Abstract
Tissue engineering aims at repairing or replacing damaged or diseased tissue. In this thesis, we investigated the potential of embryonic stem cells (ESCs) for cartilage tissue engineering. After differentiation of mouse and human ESCs into the chondrogenic and osteogenic lineage had been established, tissue engineers focused on the formation of cartilage and bone by ESCs in combination with scaffolds.
Various scaffold materials have been investigated for cartilage tissue engineering, such as polymeric scaffolds and hydrogels. We established that chondrocytes and ESCs could form cartilage in a newly developed dextran-based hydrogel formed in situ via a Michael type addition reaction between a thiol-functionalized dextran (Dex-SH) and a tetra-acrylated star poly(ethylene-glycol) (PEG-4-Acr).

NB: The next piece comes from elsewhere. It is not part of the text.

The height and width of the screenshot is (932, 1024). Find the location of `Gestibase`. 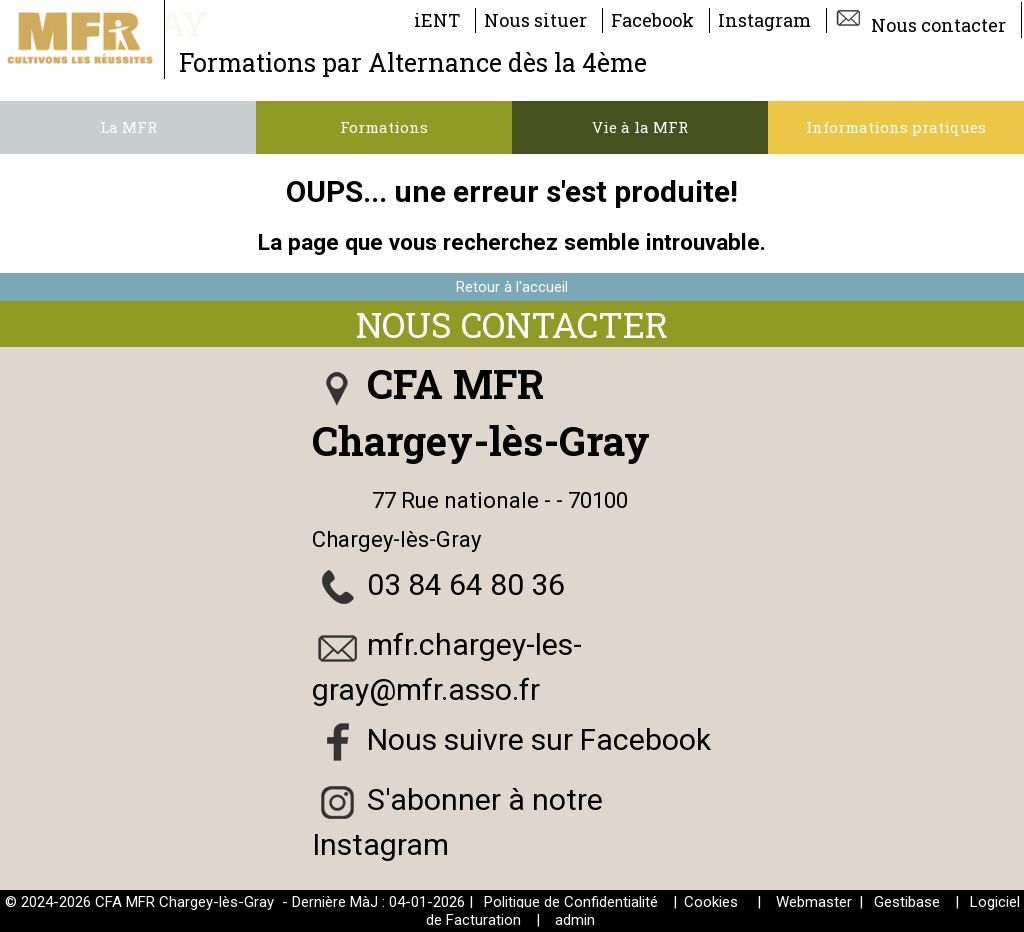 Gestibase is located at coordinates (907, 902).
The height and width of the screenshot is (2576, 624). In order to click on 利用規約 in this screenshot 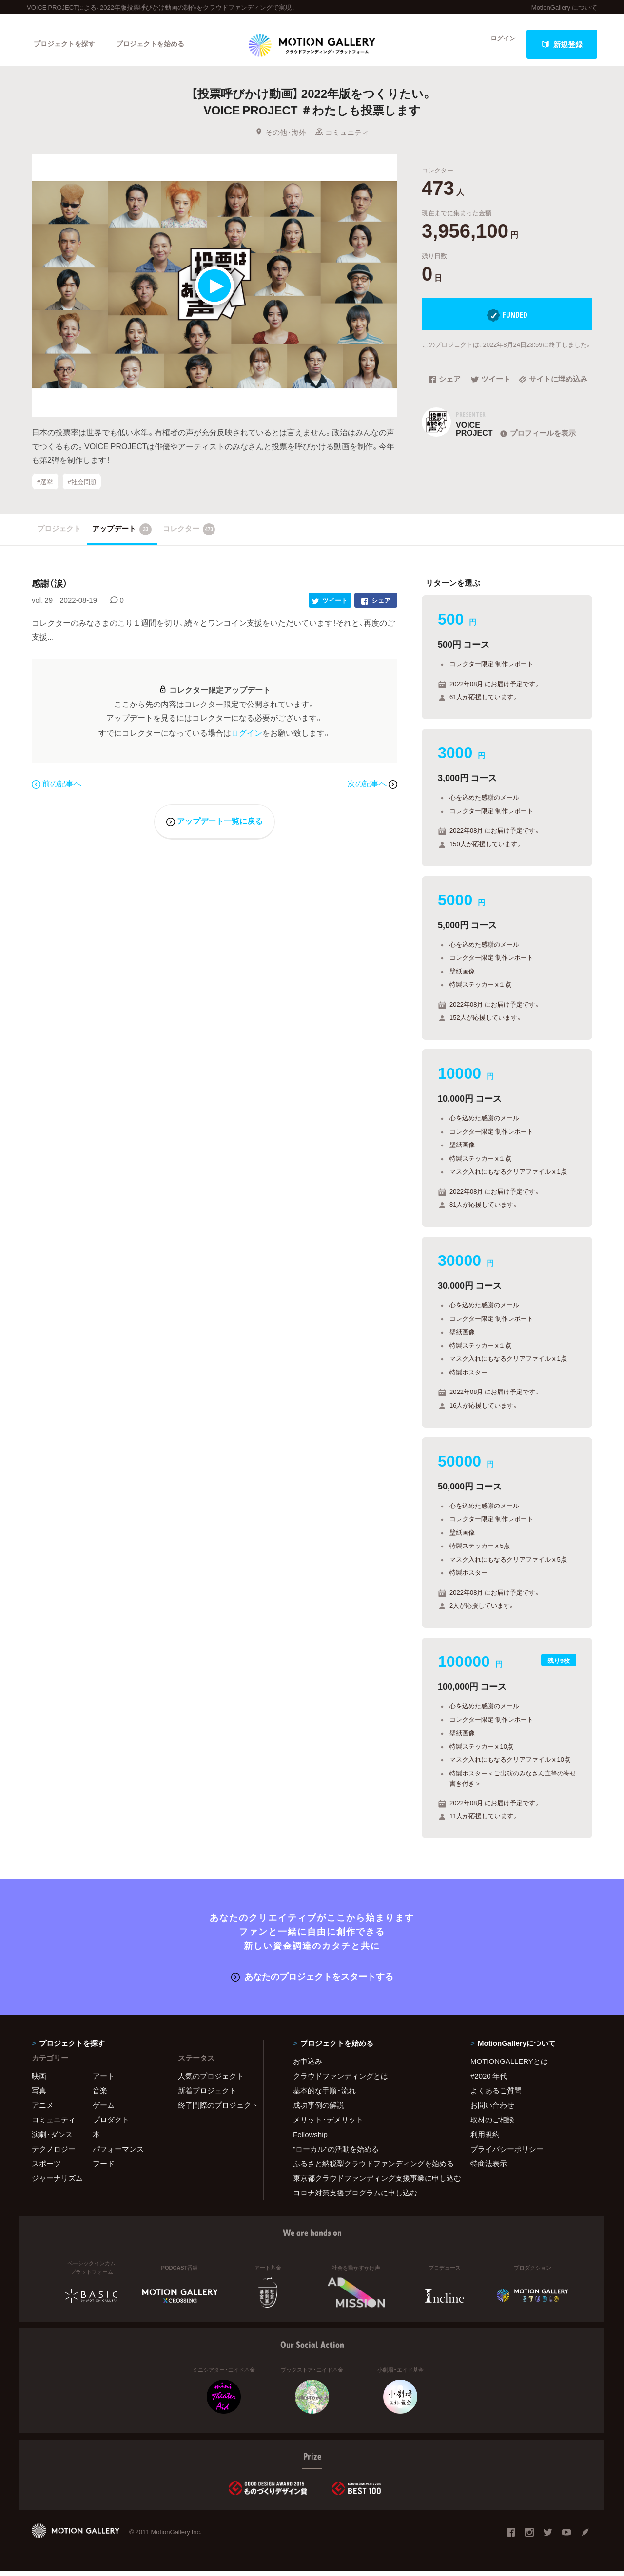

We established some critical steps when using ESCs for cartilage tissue engineering using polymeric scaffolds and hydrogels. When we implanted cartilage formed by mouse ESCs in hydrogels in polymeric scaffolds into immuno-deficient mouse, we could retrieve some cartilage. When we implanted cartilage formed by mouse ESCs on ceramic or polymeric scaffolds, we observed that the cartilage matured, became hypertrophic, calcified and was ultimately replaced by bone tissue in the course of 21 days. Hence, the cartilage was used as a template for endochondral bone formation. This is the first report of in vivo bone formation using ESCs, both ectopically and orthotopically in a cranial defect, under controlled, reproducible conditions. Bone tissue engineering by directly differentiating embryonic stem cells (ESCs) into osteoblasts was unsuccessful so far.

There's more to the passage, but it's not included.